File Systems Flashcards
Give five different path names for the file /etc/passwd. (Hint: Think about the directory
entries “.” and “..”.)
You can go up and down the tree as often as you want using “..”. Some of the many paths are: /etc/passwd /./etc/passwd /././etc/passwd /./././etc/passwd /etc/../etc/passwd /etc/../etc/../etc/passwd /etc/../etc/../etc/../etc/passwd /etc/../etc/../etc/../etc/../etc/passwd
In Windows, when a user double clicks on a file listed by Windows Explorer, a program is
run and given that file as a parameter. List two different ways the operating system could
know which program to run.
The Windows way is to use the file extension. Each extension corresponds to a file type and to
some program that handles that type. Another way is to remember which program created the
file and run that program.
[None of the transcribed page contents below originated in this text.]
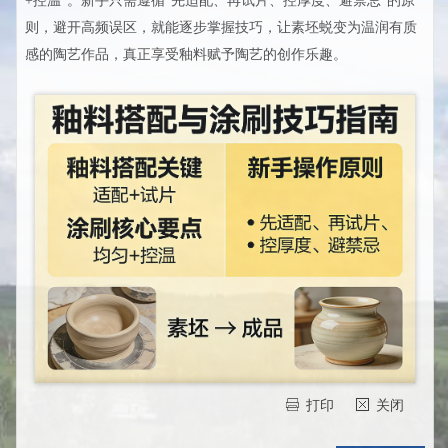
+控温”。新手只需遵循“先适配、再试片、控厚度、避禁忌”的原
则，避开高频误区，就能逐步掌握技巧，让素坯蜕变为温润有质
感的陶艺作品，真正享受釉料赋予陶艺的创作乐趣。
打印
关闭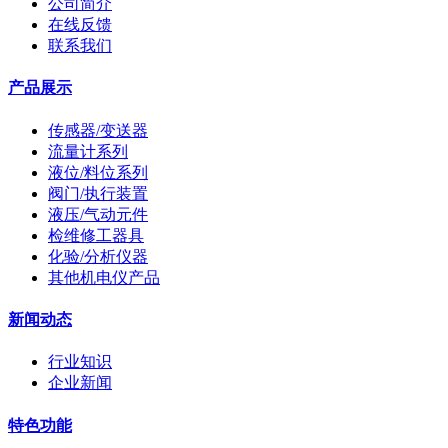
公司简介
在线反馈
联系我们
产品展示
传感器/变送器
流量计系列
液位/料位系列
阀门/执行装置
液压/气动元件
检维修工器具
化验/分析仪器
其他机电仪产品
新闻动态
行业知识
企业新闻
特色功能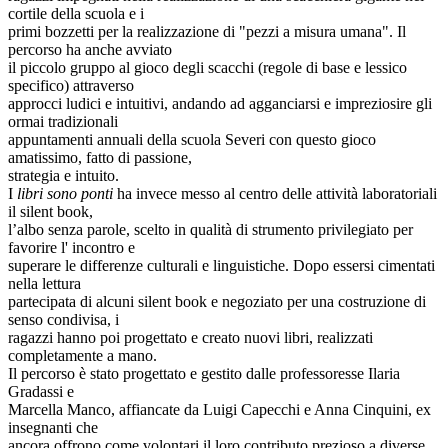
cortile della scuola e i
primi bozzetti per la realizzazione di "pezzi a misura umana". Il
percorso ha anche avviato
il piccolo gruppo al gioco degli scacchi (regole di base e lessico
specifico) attraverso
approcci ludici e intuitivi, andando ad agganciarsi e impreziosire gli
ormai tradizionali
appuntamenti annuali della scuola Severi con questo gioco
amatissimo, fatto di passione,
strategia e intuito.
I
libri sono ponti
ha invece messo al centro delle attività laboratoriali
il silent book,
l’albo senza parole, scelto in qualità di strumento privilegiato per
favorire l' incontro e
superare le differenze culturali e linguistiche. Dopo essersi cimentati
nella lettura
partecipata di alcuni silent book e negoziato per una costruzione di
senso condivisa, i
ragazzi hanno poi progettato e creato nuovi libri, realizzati
completamente a mano.
Il percorso è stato progettato e gestito dalle professoresse Ilaria
Gradassi e
Marcella Manco, affiancate da Luigi Capecchi e Anna Cinquini, ex
insegnanti che
ancora offrono come volontari il loro contributo prezioso a diverse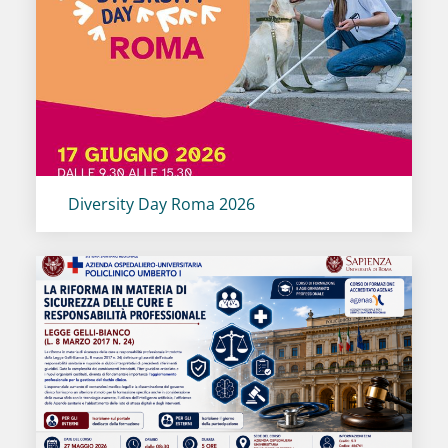
Titolo card
:
Diversity Day Roma 2026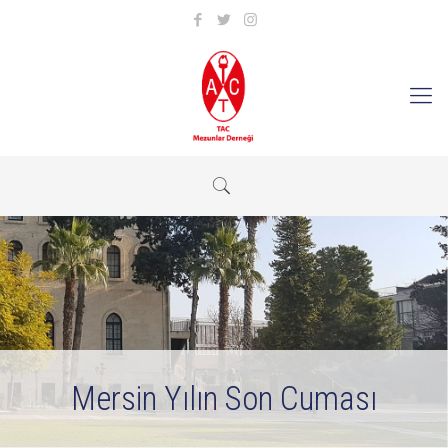
Mersin Yılın Son Cuması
The Macintosh works this way.
In early UNIX systems, executable files (a.out files) began with a very specific magic
number, not one chosen at random. These files began with a header, followed by the text and
data segments. Why do you think a very specific number was chosen for executable files,
whereas other file types had a more-or-less random magic number as the first word?
(TUT10)
These systems loaded the program directly in memory and began executing at word 0, which
was the magic number. To avoid trying to execute the header as code, the magic number was a
BRANCH instruction with a target address just above the header. In this way it was possible to
read the binary file directly into the new process’ address space and run it at 0, without even
knowing how big the header was.
Is the open() system call in UNIX absolutely essential? What would the consequences be of
not having it?
(TUT10)
To start with, if there were no open, on every read it would be necessary to specify the name of
the file to be opened. The system would then have to fetch the i-node for it, although that could
be cached. One issue that quickly arises is when to flush the i-node back to disk. It could time
out, however. It would be a bit clumsy, but it might work.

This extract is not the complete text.